Increasingly organizations are generating business value by performing analytics on data generated by both machines and humans. Not only are more types of data being analyzed by analytics frameworks, but increasingly users are also expecting real-time responses to their analytic queries. Fraud detection systems, enterprise supply chain management systems, mobile location based service systems, and multi-player gaming systems are some examples of applications that utilize realtime analytics capabilities.
In these systems, both transaction management and analytics related query processing are generally performed on the same copy of data. These applications generally have very large working sets of data and generate millions of transactions per second. In many cases these applications cannot tolerate significant network and disk latencies, and therefore employ main memory architectures on the application host computing device to fit the entire working set in memory, such as in an in-memory database.
Even though entire working sets are often stored in main memory, to protect from failure of the application host computing device, many applications also store a copy of their data off the application host computing device. Typically, copies are stored on disk or flash-based storage server devices because these technologies are relatively less expensive than main memory that may be available in a peer device, for example. Thus, there is often a bifurcation of Input/Output Operations Per Second (IOPs) optimized data management at the application host computing device and capacity-optimized data management at the backend disk or flash-based storage server devices.
This bifurcation results in a mismatch in the fine-grained data management model on the application host computing device and the block-optimized data management model in the backend disk or flash-based storage server devices. Currently, many application and middleware developers are forced to map their in-memory fine-grained data structures onto intermediate block-I/O-friendly data structures.

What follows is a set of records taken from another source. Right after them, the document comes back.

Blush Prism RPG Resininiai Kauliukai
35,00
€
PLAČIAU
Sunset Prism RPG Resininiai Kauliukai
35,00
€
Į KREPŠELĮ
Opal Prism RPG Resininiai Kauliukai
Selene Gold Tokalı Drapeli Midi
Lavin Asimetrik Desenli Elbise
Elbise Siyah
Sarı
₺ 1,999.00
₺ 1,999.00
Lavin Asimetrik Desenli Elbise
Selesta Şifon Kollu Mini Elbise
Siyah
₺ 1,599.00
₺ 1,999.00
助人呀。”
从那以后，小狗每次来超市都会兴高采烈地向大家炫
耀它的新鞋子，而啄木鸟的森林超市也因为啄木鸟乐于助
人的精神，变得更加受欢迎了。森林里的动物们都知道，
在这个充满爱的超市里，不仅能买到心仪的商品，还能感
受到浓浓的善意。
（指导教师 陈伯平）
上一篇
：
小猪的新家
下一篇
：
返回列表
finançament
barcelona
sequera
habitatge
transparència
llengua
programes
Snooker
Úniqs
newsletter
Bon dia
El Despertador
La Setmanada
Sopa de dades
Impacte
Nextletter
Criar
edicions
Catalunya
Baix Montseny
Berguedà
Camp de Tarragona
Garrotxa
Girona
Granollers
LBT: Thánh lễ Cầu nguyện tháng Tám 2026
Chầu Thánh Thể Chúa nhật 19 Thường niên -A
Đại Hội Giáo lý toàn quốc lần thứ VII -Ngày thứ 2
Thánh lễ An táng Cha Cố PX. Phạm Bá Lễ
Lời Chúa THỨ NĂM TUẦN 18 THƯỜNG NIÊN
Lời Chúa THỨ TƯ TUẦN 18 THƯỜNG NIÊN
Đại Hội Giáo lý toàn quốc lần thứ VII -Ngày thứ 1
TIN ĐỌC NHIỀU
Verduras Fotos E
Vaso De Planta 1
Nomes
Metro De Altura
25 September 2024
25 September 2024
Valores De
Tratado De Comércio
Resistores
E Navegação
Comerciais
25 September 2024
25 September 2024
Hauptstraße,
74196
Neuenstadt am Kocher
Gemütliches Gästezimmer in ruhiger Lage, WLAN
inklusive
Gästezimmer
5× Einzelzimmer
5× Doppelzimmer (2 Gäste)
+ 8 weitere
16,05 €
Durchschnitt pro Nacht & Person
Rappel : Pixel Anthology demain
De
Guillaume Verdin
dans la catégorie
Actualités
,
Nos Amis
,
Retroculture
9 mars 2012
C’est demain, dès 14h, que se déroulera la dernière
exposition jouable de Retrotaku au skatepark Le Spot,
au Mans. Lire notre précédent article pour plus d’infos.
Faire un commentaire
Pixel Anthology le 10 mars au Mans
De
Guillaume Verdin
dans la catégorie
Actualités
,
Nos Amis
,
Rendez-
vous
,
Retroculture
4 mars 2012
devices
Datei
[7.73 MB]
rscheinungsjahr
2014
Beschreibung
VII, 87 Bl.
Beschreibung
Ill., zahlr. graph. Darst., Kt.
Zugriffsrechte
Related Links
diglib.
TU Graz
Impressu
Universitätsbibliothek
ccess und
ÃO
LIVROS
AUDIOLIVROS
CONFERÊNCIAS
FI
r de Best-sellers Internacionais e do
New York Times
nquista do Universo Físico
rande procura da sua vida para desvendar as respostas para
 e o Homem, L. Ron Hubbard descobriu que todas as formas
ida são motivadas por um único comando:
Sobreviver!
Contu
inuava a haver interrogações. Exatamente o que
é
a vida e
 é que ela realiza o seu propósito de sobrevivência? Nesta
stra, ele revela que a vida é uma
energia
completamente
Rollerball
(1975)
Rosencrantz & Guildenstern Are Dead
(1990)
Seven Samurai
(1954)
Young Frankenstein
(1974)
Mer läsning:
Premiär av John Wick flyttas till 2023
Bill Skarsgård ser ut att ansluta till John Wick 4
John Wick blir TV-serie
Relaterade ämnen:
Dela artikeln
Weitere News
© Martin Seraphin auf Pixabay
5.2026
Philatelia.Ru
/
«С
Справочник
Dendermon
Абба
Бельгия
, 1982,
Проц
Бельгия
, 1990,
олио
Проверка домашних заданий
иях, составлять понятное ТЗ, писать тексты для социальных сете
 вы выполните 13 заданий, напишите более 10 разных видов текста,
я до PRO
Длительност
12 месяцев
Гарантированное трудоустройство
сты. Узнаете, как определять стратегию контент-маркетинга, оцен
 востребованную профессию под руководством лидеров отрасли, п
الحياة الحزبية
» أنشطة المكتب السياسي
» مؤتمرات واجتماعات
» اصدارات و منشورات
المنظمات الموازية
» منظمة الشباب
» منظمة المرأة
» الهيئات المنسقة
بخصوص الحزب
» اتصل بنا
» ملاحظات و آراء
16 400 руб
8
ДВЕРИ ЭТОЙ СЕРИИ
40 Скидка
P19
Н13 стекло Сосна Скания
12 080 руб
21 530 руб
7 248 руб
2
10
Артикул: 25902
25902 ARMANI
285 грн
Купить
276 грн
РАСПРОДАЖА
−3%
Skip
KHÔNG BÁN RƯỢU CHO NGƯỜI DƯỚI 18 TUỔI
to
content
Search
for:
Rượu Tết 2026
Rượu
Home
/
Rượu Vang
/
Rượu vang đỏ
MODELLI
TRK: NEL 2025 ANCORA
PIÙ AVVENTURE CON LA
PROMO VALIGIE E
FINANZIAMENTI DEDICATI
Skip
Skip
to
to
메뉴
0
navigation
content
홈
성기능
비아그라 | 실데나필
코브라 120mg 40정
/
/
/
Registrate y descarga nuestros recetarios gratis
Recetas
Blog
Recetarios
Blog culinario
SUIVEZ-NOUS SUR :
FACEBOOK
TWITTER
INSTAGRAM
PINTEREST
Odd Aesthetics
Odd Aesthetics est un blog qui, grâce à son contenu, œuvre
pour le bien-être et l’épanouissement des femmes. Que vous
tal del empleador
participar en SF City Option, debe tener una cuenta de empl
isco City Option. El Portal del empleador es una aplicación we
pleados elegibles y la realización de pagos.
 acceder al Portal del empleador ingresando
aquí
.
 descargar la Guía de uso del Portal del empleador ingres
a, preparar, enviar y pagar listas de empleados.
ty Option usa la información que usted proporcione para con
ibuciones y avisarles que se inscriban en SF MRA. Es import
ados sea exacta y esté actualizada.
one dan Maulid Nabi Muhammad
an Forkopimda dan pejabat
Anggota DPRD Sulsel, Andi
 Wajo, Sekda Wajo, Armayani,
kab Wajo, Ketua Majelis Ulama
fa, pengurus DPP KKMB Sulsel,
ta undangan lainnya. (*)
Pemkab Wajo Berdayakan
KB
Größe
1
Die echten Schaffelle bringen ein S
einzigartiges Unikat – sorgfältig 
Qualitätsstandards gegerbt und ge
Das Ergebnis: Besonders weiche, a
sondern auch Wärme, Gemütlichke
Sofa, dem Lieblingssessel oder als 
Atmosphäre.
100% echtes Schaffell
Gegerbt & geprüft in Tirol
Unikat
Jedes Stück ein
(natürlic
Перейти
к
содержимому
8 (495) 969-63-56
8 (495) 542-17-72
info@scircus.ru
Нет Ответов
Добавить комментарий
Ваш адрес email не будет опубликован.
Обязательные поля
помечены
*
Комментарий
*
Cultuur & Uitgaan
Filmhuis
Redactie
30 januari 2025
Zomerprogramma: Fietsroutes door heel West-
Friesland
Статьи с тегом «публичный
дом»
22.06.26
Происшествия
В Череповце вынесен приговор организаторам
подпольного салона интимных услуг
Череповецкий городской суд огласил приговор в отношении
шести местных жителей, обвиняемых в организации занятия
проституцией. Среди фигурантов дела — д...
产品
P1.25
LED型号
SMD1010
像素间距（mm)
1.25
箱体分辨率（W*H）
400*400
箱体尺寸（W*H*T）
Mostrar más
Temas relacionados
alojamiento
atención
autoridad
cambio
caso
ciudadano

The in-memory data structures are part of memory pages that are, in turn, mapped to disk blocks using data structures such as binary trees, for example, that have been designed to localize updates to a block in order to minimize random I/Os to the disk-based storage server devices. In order to facilitate this mapping and backup to persistent storage, entire pages of memory in which updated bytes of data reside must be transferred, which is undesirable and often requires a significant amount of time, bandwidth, and other resources.